Not sure where to start? Feeling overwhelmed? These study tips for board exam preparation will help you get going and stay on track. A few may surprise you:
- Start with one or two topics that are relatively easy for you, to reinforce what you know and gauge your self-awareness.
- Then move to a topic that you have lower self-confidence in, one that forms a large component of the examination. Improving your ability in a major topic area can make a big difference in your performance.
- Study for shorter stints more frequently. People who learn this way generally perform better than those who have more study time overall but spaced in bigger blocks.
- Vary your study setting. Varying the setting appears to boost neural connections. If you find yourself studying on the train, in the kitchen, or at the soccer field, you might be doing yourself a favor!
- It’s okay to have fun. Find a board review study aid that you like, and you will be more likely to use it. Some newer online solutions are actually fun to use. (Shameless plug: We happen to be partial to NEJM Knowledge+.)
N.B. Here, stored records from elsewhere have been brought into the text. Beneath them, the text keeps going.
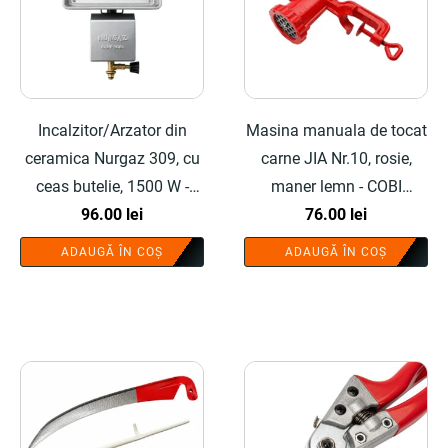
Incalzitor/Arzator din
Masina manuala de tocat
ceramica Nurgaz 309, cu
carne JIA Nr.10, rosie,
ceas butelie, 1500 W -
maner lemn - COBI
COBI SMART®
96.00
lei
SMART®
76.00
lei
ADAUGĂ ÎN COȘ
ADAUGĂ ÎN COȘ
- Focus on the application of knowledge in diagnosis and treatment for typical and important conditions — which is the mainstay of both certification exams and your practice — rather than random facts.
- Actively engage with the material as you study. When working with a question bank, you’ll remember more if you select diagnostic and treatment strategies yourself before looking at the available answers. Review the feedback even if you answer correctly.
- Don’t be distracted by what others are doing or have done. Choose a reputable source that uses a learning approach that keeps you engaged.
- Everyone needs moral support. Find a colleague or friend from residency who is on the same exam timetable. Get in touch. Then choose the same study tool, trade board review study tips, and help keep each other on track.
- Shortly into your preparation and again closer to the test, challenge yourself with a practice exam that simulates the test environment and gives you a comparative score.As your test date approaches, don’t overlook these obvious, but evergreen, tactics. We know you don’t need reminding, but just in case…
Plan to arrive early at the testing center. Recheck the time and check directions in advance.
Sleep. A full night’s sleep in the day or two before the test serves you far better than using the time for last-minute cramming. Even better, put studying aside the day before the test and do something you enjoy.